Niagara District Court House, better known as the Court House Theatre, is a former court house and venue for the Shaw Festival (until 1973) in Niagara-on-the-Lake, Ontario, Canada.

The neo-classical three-storey building was constructed between 1846 and 1847 to designs by the Toronto architect William Thomas (and built by Garvie and Co.) for the then Niagara District. The building replaced an earlier court house removed for fear of it being in-range of cannon fire from Fort Niagara. Inside it had a courtroom, town hall chambers, offices and jail cells.

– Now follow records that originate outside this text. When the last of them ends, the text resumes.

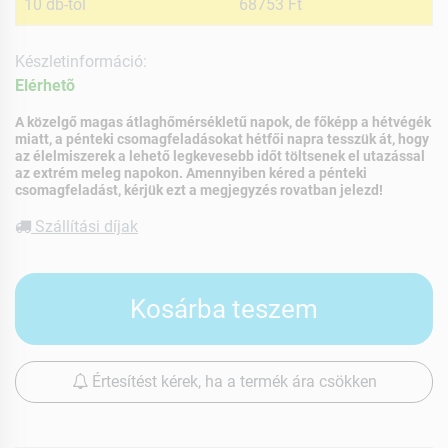
10 db-tól
68753 Ft
Készletinformáció:
Elérhetõ
A közelgő magas átlaghőmérsékletű napok, de főképp a hétvégék
miatt, a pénteki csomagfeladásokat hétfői napra tesszük át, hogy
az élelmiszerek a lehető legkevesebb időt töltsenek el utazással
az extrém meleg napokon. Amennyiben kéred a pénteki
csomagfeladást, kérjük ezt a megjegyzés rovatban jelezd!
Szállítási díjak
Kosárba teszem
Értesítést kérek, ha a termék ára csökken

The building was used as one of a few venues for the 1850 Provincial Agricultural Fair of Canada West. The court-house function remained until judicial courts moved to St. Catharines in 1863; the building then served as town hall and jail until 1866. It became an orphanage for girls from England from 1869 to the early 20th century.

In 1962 the court house became home to the Shaw Festival. It received designation as a National Historic Site in 1981. As of the 2018 season, it was retired as an active performance venue and re-purposed for rehearsals, training, education, and expanded audience programs.

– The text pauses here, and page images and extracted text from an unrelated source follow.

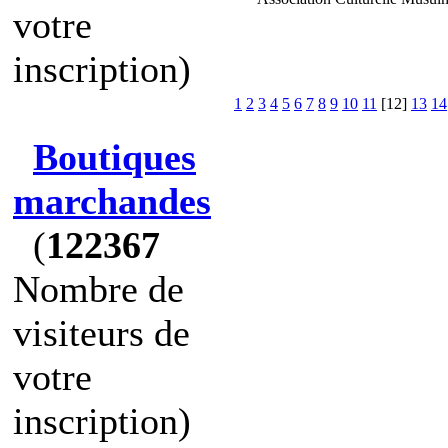
votre
inscription)
1
2
3
4
5
6
7
8
9
10
11
[12]
13
14
Boutiques
marchandes
(
122367
Nombre de
visiteurs de
votre
inscription)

==Prior Niagara court houses==

- Second Niagara Court House and Gaol – built in 1817 near Rye and Cottage Streets, the Georgian building was more grand than the first and far from cannon fire from the U.S. side of the Niagara River. It was replaced by the 1847 court house. It was demolished after 1866; the site is now Rye Heritage Park, with a marker placed at the end of the driveway into the park.
- First Niagara Court House and Gaol – built in 1795 at King and Prideaux Streets (today occupied by Bernard Gray Hall Bed and Breakfast). Originally the plans were to have it built at Mississauga and Queen Streets. The court house was merely a blockhouse building and was burned by American troops in 1813.